Speaking to reporters alongside Maliki, Obama said the Iraqi premier's decisions regarding the region were motivated by his sense of nationalism rather than any loyalty to his Shiite neighbor, Iran.
"Prime Minister Maliki has been explicit here in the United States, he's been explicit back in Iraq that his interest is in maintaining Iraqi sovereignty and preventing meddling by anybody inside of Iraq, and I believe him," Obama said. "He has shown himself to make very tough decisions in the interest of Iraqi nationalism, even if they cause problems with his neighbor."

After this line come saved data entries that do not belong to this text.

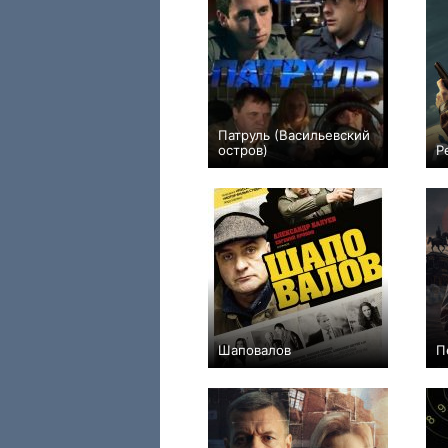
Патруль (Васильевский
остров)
Р
+4
20
69
Шаповалов
П
+3
16
168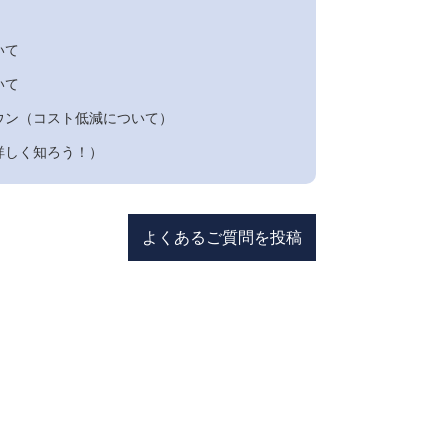
いて
いて
ウン（コスト低減について）
詳しく知ろう！）
よくあるご質問を投稿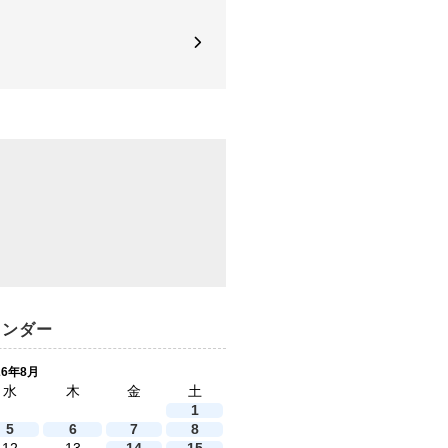
レンダー
26年8月
水
木
金
土
1
5
6
7
8
12
13
14
15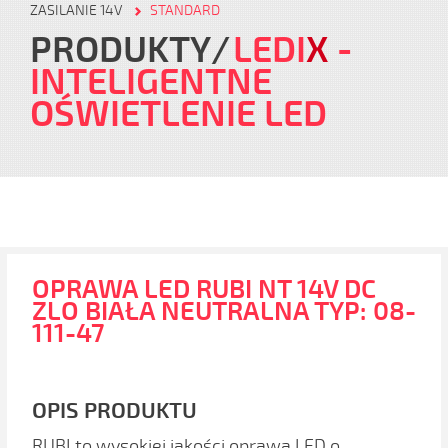
ZASILANIE 14V
STANDARD
PRODUKTY
LEDI
X
-
INTELIGENTNE
OŚWIETLENIE LED
OPRAWA LED RUBI NT 14V DC
ZLO BIAŁA NEUTRALNA TYP: 08-
111-47
OPIS PRODUKTU
RUBI to wysokiej jakości oprawa LED o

Speaking on Maliki's sympathetic stance toward Syrian President Bashar al-Assad, currently under pressure from regional leaders because of his violent crackdown on antigovernment protesters, Maliki said he sided with the Arab League in issuing sanctions against Syria despite his own country's difficulties dealing with sanctions under the U.N. Oil-for-Food program following the 1991 Gulf War. Iraq abstained from the Arab League vote.
Obama declared that after nine years -- with more than 4,500 U.S. troops killed and tens of thousands wounded in addition to more than 100,000 Iraqis dead and millions displaced -- hostilities in that country were now over, but Iraqi-U.S. security cooperation would continue.